(Data provided begins)

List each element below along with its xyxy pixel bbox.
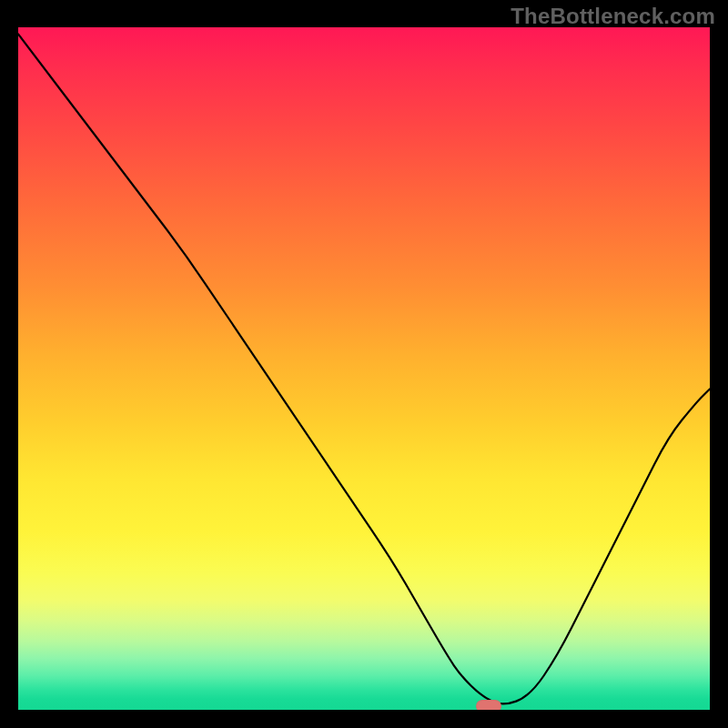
chart-frame: TheBottleneck.com (0, 0, 728, 728)
watermark-text: TheBottleneck.com (511, 4, 715, 29)
optimum-marker (476, 700, 501, 710)
line-curve (18, 27, 710, 710)
plot-area (18, 27, 710, 710)
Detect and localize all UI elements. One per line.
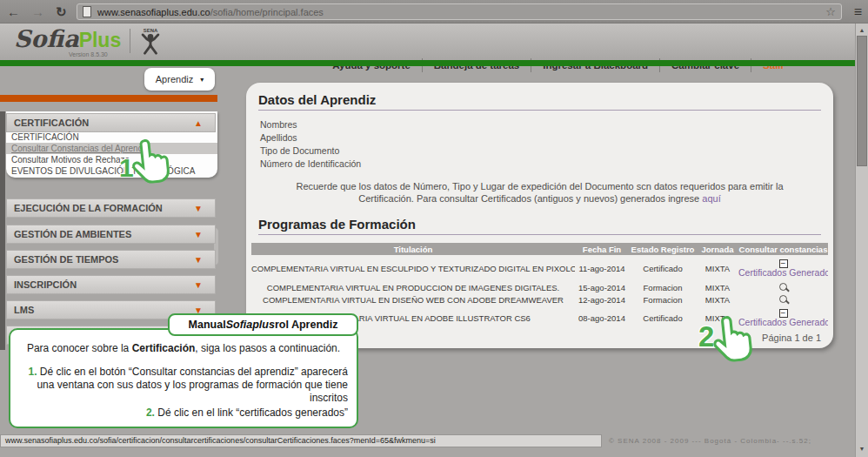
step1-number: 1.	[28, 366, 37, 378]
scroll-up-icon[interactable]: ▲	[856, 27, 868, 33]
cursor-hand-icon	[710, 313, 754, 365]
cell-fecha-fin: 11-ago-2014	[575, 255, 629, 281]
chevron-down-icon: ▼	[194, 230, 203, 239]
address-bar[interactable]: www.senasofiaplus.edu.co /sofia/home/pri…	[77, 3, 842, 20]
col-estado-registro: Estado Registro	[629, 243, 697, 255]
cell-estado: Certificado	[629, 255, 697, 281]
cell-titulacion: COMPLEMENTARIA VIRTUAL EN PRODUCCION DE …	[251, 281, 575, 293]
logo-version: Version 8.5.30	[69, 51, 108, 57]
section-label: INSCRIPCIÓN	[14, 279, 77, 290]
tooltip-intro-text: Para conocer sobre la	[27, 342, 132, 354]
table-row: COMPLEMENTARIA VIRTUAL EN ESCULPIDO Y TE…	[251, 255, 828, 281]
datos-del-aprendiz-title: Datos del Aprendiz	[258, 92, 821, 111]
aprendiz-fields: Nombres Apellidos Tipo de Documento Núme…	[260, 118, 833, 171]
sidebar-item-inscripcion[interactable]: INSCRIPCIÓN ▼	[6, 275, 216, 294]
url-path: /sofia/home/principal.faces	[210, 7, 324, 17]
logo-divider	[130, 29, 130, 53]
section-label: GESTIÓN DE TIEMPOS	[14, 254, 118, 265]
certificados-generados-link[interactable]: Certificados Generados	[738, 268, 828, 278]
bookmark-star-icon[interactable]: ☆	[825, 5, 836, 18]
app-window: ← → ↻ ⌂ www.senasofiaplus.edu.co /sofia/…	[0, 0, 868, 457]
certification-submenu: CERTIFICACIÓN Consultar Constancias del …	[6, 131, 217, 177]
forward-icon[interactable]: →	[31, 5, 44, 18]
cell-estado: Certificado	[629, 306, 697, 330]
browser-chrome: ← → ↻ ⌂ www.senasofiaplus.edu.co /sofia/…	[0, 0, 868, 24]
tooltip-intro-text: , siga los pasos a continuación.	[195, 342, 340, 354]
chevron-up-icon: ▲	[194, 118, 203, 128]
site-header: Sofia Plus Version 8.5.30 SENA Ayuda y s…	[0, 24, 868, 60]
sidebar-item-gestion-tiempos[interactable]: GESTIÓN DE TIEMPOS ▼	[6, 250, 216, 269]
url-domain: www.senasofiaplus.edu.co	[97, 7, 210, 17]
scrollbar-thumb[interactable]	[857, 36, 867, 166]
scroll-down-icon[interactable]: ▼	[856, 446, 868, 452]
sidebar-edge-strip	[0, 111, 5, 350]
chevron-down-icon: ▾	[200, 76, 204, 84]
green-divider-bar	[0, 60, 856, 66]
role-selector-dropdown[interactable]: Aprendiz ▾	[144, 68, 215, 91]
certificados-generados-link[interactable]: Certificados Generados	[738, 318, 828, 327]
submenu-eventos-divulgacion[interactable]: EVENTOS DE DIVULGACIÓN TECNOLÓGICA	[6, 165, 217, 177]
cell-estado: Formacion	[629, 293, 697, 306]
col-consultar-constancias: Consultar constancias	[738, 243, 828, 255]
step1-text: Dé clic en el botón “Consultar constanci…	[37, 366, 348, 404]
cursor-hand-icon	[129, 137, 171, 185]
footer-copyright: © SENA 2008 - 2009 --- Bogotá - Colombia…	[609, 437, 811, 445]
section-label: GESTIÓN DE AMBIENTES	[14, 229, 131, 239]
tooltip-title-text: rol Aprendiz	[275, 319, 337, 331]
programas-de-formacion-title: Programas de Formación	[258, 217, 821, 235]
chevron-down-icon: ▼	[194, 255, 203, 265]
back-icon[interactable]: ←	[7, 5, 20, 18]
sofiaplus-logo: Sofia Plus Version 8.5.30 SENA	[14, 26, 164, 55]
table-row: COMPLEMENTARIA VIRTUAL EN DISEÑO WEB CON…	[251, 293, 828, 306]
section-label: CERTIFICACIÓN	[14, 118, 89, 128]
manual-tooltip-body: Para conocer sobre la Certificación, sig…	[9, 328, 358, 428]
sidebar-orange-bar	[0, 95, 217, 102]
field-numero-identificacion: Número de Identificación	[260, 158, 833, 171]
aqui-link[interactable]: aquí	[702, 193, 720, 204]
col-jornada: Jornada	[697, 243, 738, 255]
main-content-panel: Datos del Aprendiz Nombres Apellidos Tip…	[246, 83, 833, 348]
table-header-row: Titulación Fecha Fin Estado Registro Jor…	[251, 243, 828, 255]
section-label: LMS	[14, 305, 34, 315]
logo-sofia-text: Sofia	[14, 26, 79, 52]
submenu-consultar-motivos[interactable]: Consultar Motivos de Rechazo	[6, 154, 217, 165]
cell-fecha-fin: 15-ago-2014	[575, 281, 629, 293]
cell-jornada: MIXTA	[697, 255, 738, 281]
search-icon[interactable]	[779, 283, 787, 291]
status-bar-url: www.senasofiaplus.edu.co/sofia/certifica…	[0, 434, 602, 447]
logo-plus-text: Plus	[79, 26, 122, 54]
field-nombres: Nombres	[260, 118, 833, 131]
tooltip-title-italic: Sofiaplus	[226, 319, 275, 331]
cell-titulacion: COMPLEMENTARIA VIRTUAL EN DISEÑO WEB CON…	[251, 293, 575, 306]
role-selector-value: Aprendiz	[156, 74, 193, 84]
submenu-consultar-constancias[interactable]: Consultar Constancias del Aprendiz	[6, 143, 217, 154]
tooltip-intro-bold: Certificación	[132, 342, 196, 354]
vertical-scrollbar[interactable]: ▲ ▼	[855, 24, 868, 457]
submenu-certificacion-label: CERTIFICACIÓN	[6, 131, 217, 143]
page-icon	[83, 6, 91, 17]
chevron-down-icon: ▼	[194, 280, 203, 290]
cell-fecha-fin: 08-ago-2014	[575, 306, 629, 330]
section-label: EJECUCIÓN DE LA FORMACIÓN	[14, 203, 163, 213]
cell-titulacion: COMPLEMENTARIA VIRTUAL EN ESCULPIDO Y TE…	[251, 255, 575, 281]
sidebar-item-gestion-ambientes[interactable]: GESTIÓN DE AMBIENTES ▼	[6, 225, 216, 244]
sidebar-item-ejecucion[interactable]: EJECUCIÓN DE LA FORMACIÓN ▼	[6, 198, 216, 218]
cell-fecha-fin: 12-ago-2014	[575, 293, 629, 306]
sena-logo-icon: SENA	[137, 27, 164, 55]
sidebar-item-certificacion[interactable]: CERTIFICACIÓN ▲	[6, 113, 216, 132]
step2-text: Dé clic en el link “certificados generad…	[155, 407, 348, 419]
cell-estado: Formacion	[629, 281, 697, 293]
cell-jornada: MIXTA	[697, 281, 738, 293]
step2-number: 2.	[146, 407, 155, 419]
col-titulacion: Titulación	[251, 243, 575, 255]
col-fecha-fin: Fecha Fin	[575, 243, 629, 255]
search-icon[interactable]	[779, 295, 787, 303]
reload-icon[interactable]: ↻	[56, 5, 67, 18]
browser-menu-icon[interactable]: ≡	[854, 4, 862, 20]
table-row: COMPLEMENTARIA VIRTUAL EN PRODUCCION DE …	[251, 281, 828, 293]
cell-jornada: MIXTA	[697, 293, 738, 306]
chevron-down-icon: ▼	[194, 204, 203, 213]
svg-text:SENA: SENA	[144, 28, 158, 33]
tooltip-title-text: Manual	[189, 319, 226, 331]
notice-paragraph: Recuerde que los datos de Número, Tipo y…	[270, 180, 809, 205]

(Data provided ends)

What you are asked to do
Search the entries for the string "label" and copy each line where it occurs.

Result of the task
section-label: INSCRIPCIÓN	[14, 279, 77, 290]
section-label: GESTIÓN DE TIEMPOS	[14, 254, 118, 265]
section-label: GESTIÓN DE AMBIENTES	[14, 229, 131, 239]
section-label: CERTIFICACIÓN	[14, 118, 89, 128]
section-label: LMS	[14, 305, 34, 315]
submenu-certificacion-label: CERTIFICACIÓN	[6, 131, 217, 143]
section-label: EJECUCIÓN DE LA FORMACIÓN	[14, 203, 163, 213]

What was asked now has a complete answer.